Friday, November 21, 2014

Hildegard of Bingen and the Laborers in the Vineyard parable

Hildegard of Bingen, a mural at the Benedictine Abbey of St. Hildegard near Bingen

A post about Hildegard of Bingen and the parable of the Laborers in the Vineyard before I get on the plane for AAR/SBL:

Homilies 22 and 23 interpret the parable of the Laborers in the Vineyard, and the differences between them reflect the same concerns as Homilies 1 and 2. Homily 22 focuses on creation story (including the history of salvation), but Homily 23 focuses on the soul (including moral explanations and exhortations).

Homily 22 again illustrates Hildegard’s concern for the natural world, including her ideas about God’s divinely appointed role and function for all creatures. (Kienzle 2011: 175). Although the details of the parable do not correlate exactly with the days of creation in Genesis 1, Hildegard’s homily integrates them extensively. God is the householder of the parable, and Hildegard equates the householder going out early in the morning with the day that God created the heaven and earth. Likewise, the other aspects of the parable all designate aspects of the seven days of creation and the functions of all God’s creatures.
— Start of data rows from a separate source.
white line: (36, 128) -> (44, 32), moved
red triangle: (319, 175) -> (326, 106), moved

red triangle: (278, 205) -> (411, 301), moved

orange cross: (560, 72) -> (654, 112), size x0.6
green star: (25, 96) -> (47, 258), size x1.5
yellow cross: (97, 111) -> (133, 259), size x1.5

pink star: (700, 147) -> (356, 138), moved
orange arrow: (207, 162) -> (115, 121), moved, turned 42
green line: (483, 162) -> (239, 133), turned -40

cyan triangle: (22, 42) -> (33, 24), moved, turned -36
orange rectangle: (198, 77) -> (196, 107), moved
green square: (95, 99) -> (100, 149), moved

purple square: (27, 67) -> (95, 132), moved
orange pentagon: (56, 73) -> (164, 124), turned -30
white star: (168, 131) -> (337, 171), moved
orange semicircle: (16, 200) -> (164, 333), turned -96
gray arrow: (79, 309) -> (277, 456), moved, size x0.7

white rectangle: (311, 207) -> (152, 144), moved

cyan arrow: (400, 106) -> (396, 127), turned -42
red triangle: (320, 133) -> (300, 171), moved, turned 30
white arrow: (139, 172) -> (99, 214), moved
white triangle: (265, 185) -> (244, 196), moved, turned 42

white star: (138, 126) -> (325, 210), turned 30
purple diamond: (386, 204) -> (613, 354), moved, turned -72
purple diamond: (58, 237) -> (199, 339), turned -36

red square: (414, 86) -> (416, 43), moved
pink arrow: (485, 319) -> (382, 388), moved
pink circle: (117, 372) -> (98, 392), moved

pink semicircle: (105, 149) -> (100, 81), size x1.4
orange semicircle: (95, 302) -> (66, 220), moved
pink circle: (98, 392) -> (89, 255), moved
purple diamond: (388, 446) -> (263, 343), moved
The agreement with the first laborers, for example, designates God’s work on the second day of creation when God divided “waters from waters” (Gen. 1:6-8), and the “eleventh hour” in the parable represents the sixth day of creation when God created humankind, male and female. God then tells humankind “to work in accordance with what I appointed for you,” which includes supervising the work of all the animals (Hildegard 2011: 102).

The sin of Adam, however, affected all of God’s creatures, because they went with Adam “into the whirlwind.” The scene in the parable where the landowner pays the workers each a denarius signifies the creatures each receiving “particular functions according to their nature, with the result that wild creatures were in the forest but domestic ones in the farmland with humankind” (102-3). The laborers hired first in the parable correlate to the animals who were created first in Genesis 1; they have a greater opinion of themselves, according to Hildegard:

Led first to Adam were the ones who had come forth first in creation, such as birds and the like; in their opinion they would have greater potential in thee things than would the herds, since they could both fly in the air and walk with humankind on earth.
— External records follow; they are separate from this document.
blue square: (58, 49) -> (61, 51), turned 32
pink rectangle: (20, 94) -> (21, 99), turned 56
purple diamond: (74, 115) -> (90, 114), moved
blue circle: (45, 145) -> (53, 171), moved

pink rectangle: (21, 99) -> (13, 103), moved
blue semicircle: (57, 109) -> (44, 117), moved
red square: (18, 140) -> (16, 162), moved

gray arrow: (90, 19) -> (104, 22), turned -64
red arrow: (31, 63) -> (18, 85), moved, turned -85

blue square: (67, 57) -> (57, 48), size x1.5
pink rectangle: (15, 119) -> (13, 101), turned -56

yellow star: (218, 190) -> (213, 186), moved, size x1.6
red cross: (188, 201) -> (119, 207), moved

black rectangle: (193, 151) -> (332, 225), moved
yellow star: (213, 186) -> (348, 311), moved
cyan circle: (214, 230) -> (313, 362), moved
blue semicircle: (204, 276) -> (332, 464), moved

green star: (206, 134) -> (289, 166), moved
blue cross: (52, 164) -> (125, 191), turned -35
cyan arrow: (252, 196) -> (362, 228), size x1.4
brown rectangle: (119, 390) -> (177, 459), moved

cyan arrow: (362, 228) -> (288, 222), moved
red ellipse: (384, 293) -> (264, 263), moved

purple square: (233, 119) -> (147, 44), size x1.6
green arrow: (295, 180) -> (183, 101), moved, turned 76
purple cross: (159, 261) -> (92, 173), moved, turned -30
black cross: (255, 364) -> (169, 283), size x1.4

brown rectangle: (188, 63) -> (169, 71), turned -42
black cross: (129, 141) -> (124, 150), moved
These first creatures thus grumbled when the animals created after them, who fulfill only one function—fish only swim and other animals only walk—were given the same denarius for their work:

These last, who were created after us, like the herds, labored one hour, because coming forth in their creation, they had supported no other creature to be created after them, as the prior creatures did; and you made them equal to us, in the full and not half function of their nature; equal on the pastures of the earth alone, because the birds, herds, and remaining creatures all feed at once from the earth alone. We have borne the burden, in our estimation, of flying and walking, what we were going to do, the time of our proceeding forth, and the heat of the sun, the moon, and the vicissitude of the other creatures following us (103).

The laborers’ complaint against the owner of the vineyard, then, represents the creatures’ complaint against God for the extra burdens they had carried before the other creatures were created. God, however, replies that God had assigned duties to all creatures justly and according to the capabilities of each. In addition, God says, the Creator is allowed to do with the creation whatever the Creator judges best, especially since the Creator had created them “rightly and beautifully” (104).